Abstract
As agents become mainstream, everyone wants to improve theirs either by making fewer mistakes on existing tasks or by taking on harder ones. This usually happens once an agent is already deployed in production. So when teams try to make an existing agent system better, they see a bad trace and always end up asking the same question:
Should the team update the prompt, add a skill, change memory, fine-tune a model, rewrite a tool, add an eval, or rethink the architecture?
This talk presents practical heuristics for improving production agents safely and repeatedly and for building the kind of self-improving agents teams are now after. It focuses on two core questions: how do you know the agent actually got better, and what part of the agent should you update when something goes wrong? We'll cover failure attribution, scalable vs. one-off fixes, overfitting to individual traces, regression prevention, and how teams can build a manual improvement loop that turns agent failures into durable system improvements.
Main Takeaways
How to tell whether an agent actually improved, rather than just performing better on a single failure case.
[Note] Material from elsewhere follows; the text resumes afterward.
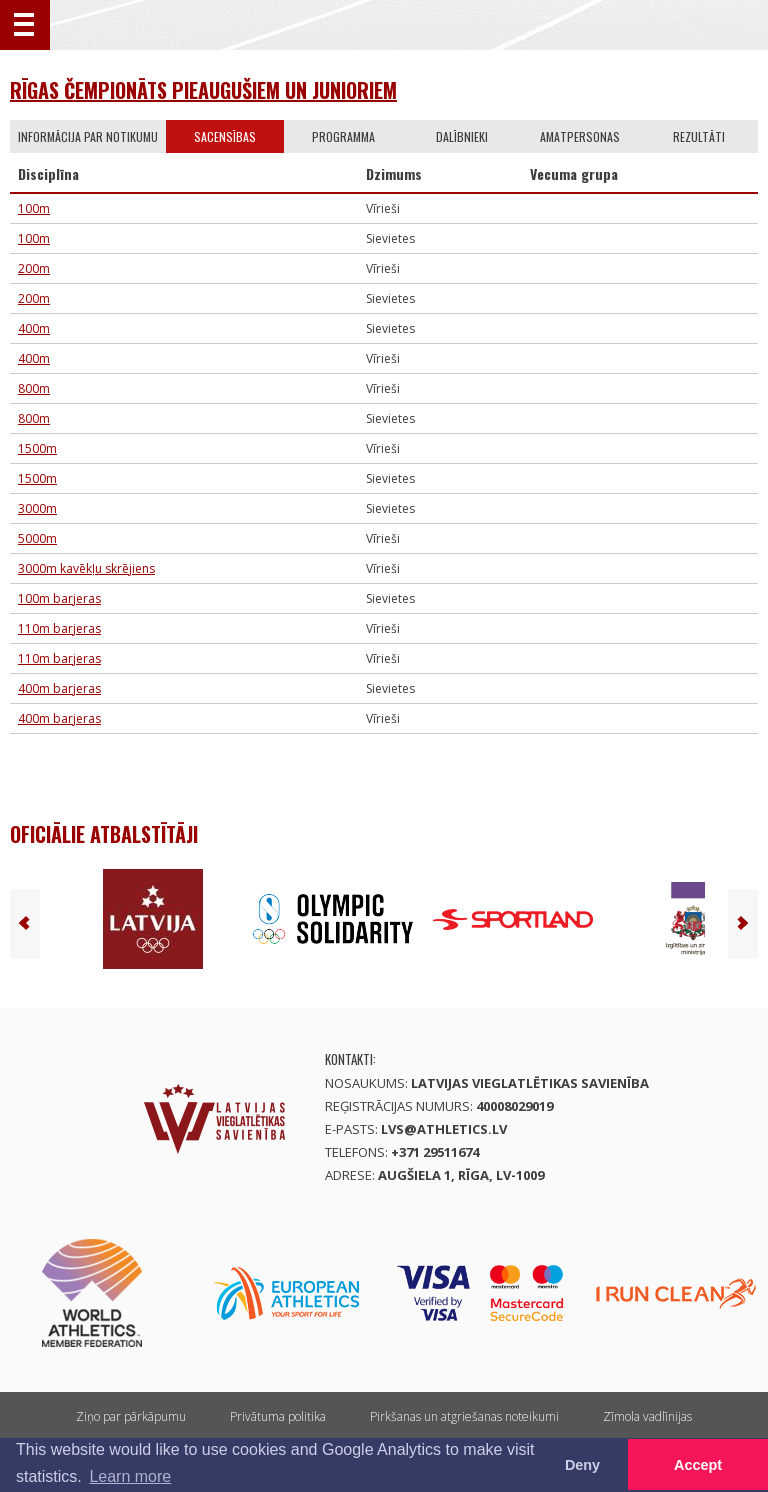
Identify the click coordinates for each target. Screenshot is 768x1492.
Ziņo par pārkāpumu (131, 1416)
How to identify which part of an agent system should change: prompt, skill, memory, fine-tune a model, tool, eval, workflow, or architecture.
How to distinguish scalable improvements from brittle one-off patches that create future maintenance problems.
Speaker
Abhinav Sinha
CEO @Lucidic AI, Previously @Stanford AI Lab, @Citadel and Susquehanna International Group, and @Apple
Abhinav (BS, MS Stanford CS, AI specialization) is the CEO of Lucidic AI and has worked in reinforcement learning since the GPT-2 era. Before founding Lucidic, he conducted research at the Stanford AI Lab, explored deep learning–based trading strategies as a quant at Citadel and Susquehanna International Group, and worked on distributed systems engineering at Apple on the Find-My team.